Financial considerations of robotic surgery must include direct equipment costs, utilization costs, and revenue impact. Depending on the model and specifications, the da Vinci surgical system retails for between $1 and $2.5 million [23]. The cost of the system can be paid upfront or can be amortized over the first 3000–6000 procedures performed on the machine. In addition to the direct cost of the platform, Intuitive Surgical requires an annual service agreement ranging from $100,000 to $170,000 per year. The impact of these costs on an institution is often considered in light of the volume of robotic cases, where cost per case is calculated by dividing expenditures by number of robotic procedures performed. Lost in this equation, however, is the fact that no additional funds are collected on a per case basis when the robot is used, as Medicare and private insurers do not pay for a robot surcharge. Whether a hospital uses it for 5 cases or 500 cases, it will still pay roughly $3 million in the first 5 years to own a robot. Considering that in 2010, 131 of the hospitals in the United States with a da Vinci robot had 200 beds or fewer [24], these upfront costs may be impossible to overcome by any potential increases in market share or procedure volume.

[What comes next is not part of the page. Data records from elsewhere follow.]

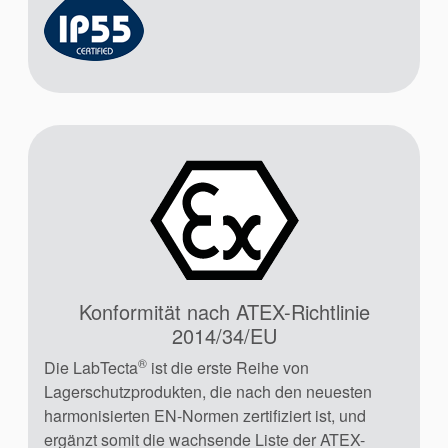
Akademie
Produktbroschüren
Video
Konformität nach ATEX-Richtlinie
2014/34/EU
®
Die LabTecta
ist die erste Reihe von
Lagerschutzprodukten, die nach den neuesten
harmonisierten EN-Normen zertifiziert ist, und
ergänzt somit die wachsende Liste der ATEX-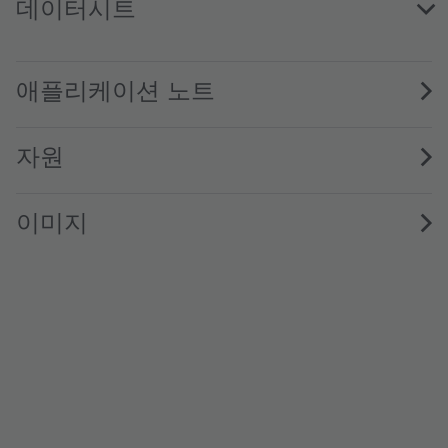
데이터시트
LY ETSF.01 · Datasheet · PDF · en_US
애플리케이션 노트
자원
이미지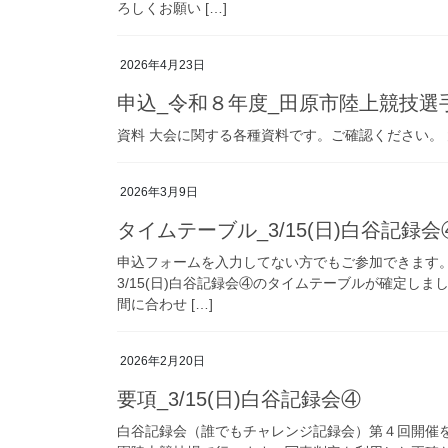
ろしくお願い […]
2026年4月23日
申込_令和８年度_田原市陸上競技選
資料 大会に関する各種資料です。ご確認ください。 
2026年3月9日
タイムテーブル_3/15(日)白谷記録会
申込フォームを入力してない方でもご参加できます
3/15(日)白谷記録会④のタイムテーブルが確定し
間に合わせ […]
2026年2月20日
要項_3/15(日)白谷記録会④
白谷記録会（誰でもチャレンジ記録会）第４回開催をこれ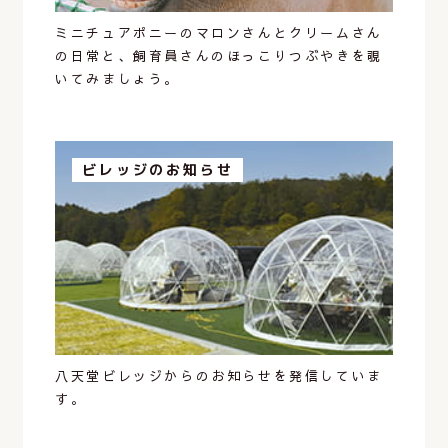
ミニチュアポニーのマロンさんとクリームさん
の日常と、飼育員さんのほっこりつぶやきを覗
いてみましょう。
ビレッジのお知らせ
八天堂ビレッジからのお知らせを発信していま
す。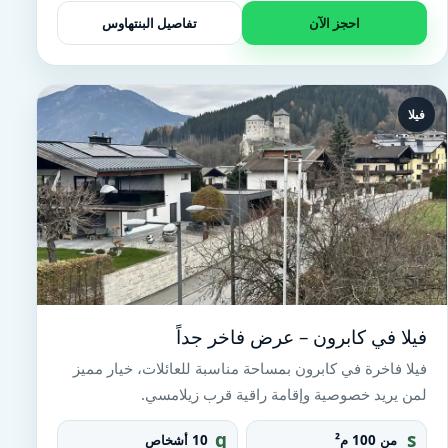
n
احجز الآن
تفاصيل البنتهاوس
te
r
فيلا
فيلا في كابرون – عرض فاخر جداً
فيلا فاخرة في كابرون بمساحة مناسبة للعائلات، خيار مميز
لمن يريد خصوصية وإقامة راقية قرب زيلامسي.
g
s
من 100 م²
10 أشخاص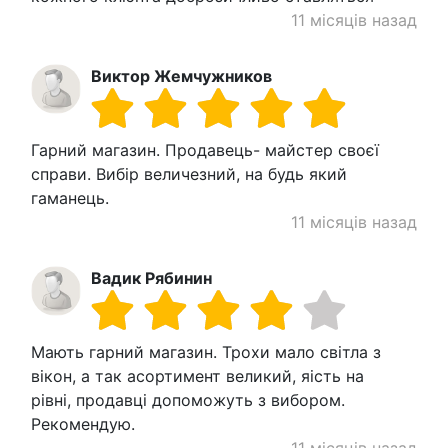
11 місяців назад
Виктор Жемчужников
Гарний магазин. Продавець- майстер своєї
справи. Вибір величезний, на будь який
гаманець.
11 місяців назад
Вадик Рябинин
Мають гарний магазин. Трохи мало світла з
вікон, а так асортимент великий, яість на
рівні, продавці допоможуть з вибором.
Рекомендую.
11 місяців назад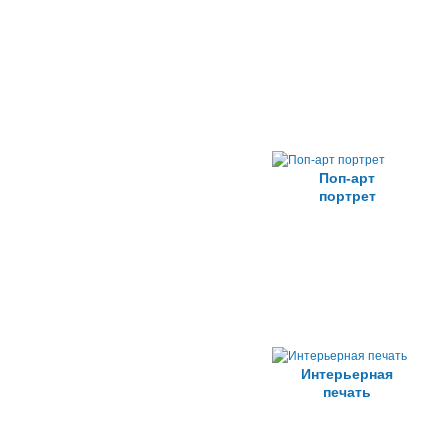
Поп-арт
портрет
Интерьерная
печать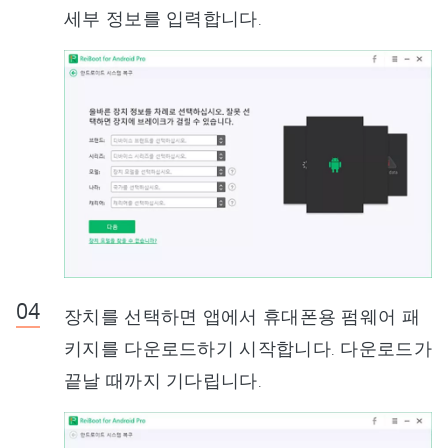
세부 정보를 입력합니다.
장치를 선택하면 앱에서 휴대폰용 펌웨어 패
키지를 다운로드하기 시작합니다. 다운로드가
끝날 때까지 기다립니다.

Even if the price of purchase and maintenance of the robot is ignored, there is still a direct, measurable increase in cost per case due to consumables and utilization costs. The da Vinci system requires the use of proprietary, limited-use, disposable instruments, which are not covered under the service agreement. Intuitive Surgical reports that for 2013 instruments and accessories generated an average of $1980 in revenue per case, and over $1 billion annually [25], with future target revenue for instruments and accessories exceeding that of system and service revenue combined. Utilization costs associated with robotic surgery are difficult to calculate and variably reported, but most series report an increase in operating room times for robotic procedures compared to conventional laparoscopy owing to time spent docking and undocking the platform, as well as exchanging instruments [26–30]. Length of hospital stay has been reported to be shorter after robotic surgery compared with open surgery, but no different than conventional laparoscopy [20, 31]. Rates of postoperative complications and readmission are not significantly affected by use of the robot [18, 32–34]. The revenue impact of robot surgery must also be considered, including the effects on hospital volume, surgeon recruitment and retention, marketing, and public perception. These measures are difficult to calculate.
23.1.3 Minimally Invasive Colorectal Surgery Is Accomplished Well by Conventional Laparoscopy
LCS has been shown by multiple randomized controlled trials to be safe and effective, with improved short-term outcomes when compared to open surgery. The use of laparoscopy results in decreased pain, faster recovery, less blood loss, and improved lymph node harvest when compared to open surgery. Not surprisingly, as a result of these benefits, (LCS) is associated with fewer postoperative complications [4]. Furthermore, (LCS) is associated with shorter hospital stays and, despite higher per day costs, an overall reduction in hospital costs compared to open surgery [20]. Oncologic outcomes of laparoscopic resection for colorectal cancer have been proven to be equivalent to open surgery [35–37]. Consequently, (LCS) is now considered the gold standard for colon resection for benign and malignant disease.
After a prolonged period of adoption, met with some early resistance, the use of LCS is now steadily increasing. In the University Health System Consortium from 2008 to 2011, LCS was attempted in 42.2 % of colon resections, with a conversion rate of 15.8 %. During the study period, the rate of laparoscopic colon surgery increased, while the rate of open surgery and conversion decreased [6]. In 2010, the Nationwide Inpatient Sample reported 48.3 % of all segmental colectomies were performed laparoscopically [20]. General surgery resident experience with (LCS) has also increased dramatically in the last 10 years [38]. In a recent survey of graduating chief residents, 93 % reported feeling comfortable performing laparoscopic colectomy [39]. The American Board of Colon and Rectal Surgery and the Accreditation Council for Graduate Medical Education (ACGME) recently increased the minimum requirement for laparoscopic colorectal resections from twenty to fifty, though specific requirements for disease process and type of resection are still lacking. As current and future generations of trainees enter practice, the rate of (LCS) will continue to increase.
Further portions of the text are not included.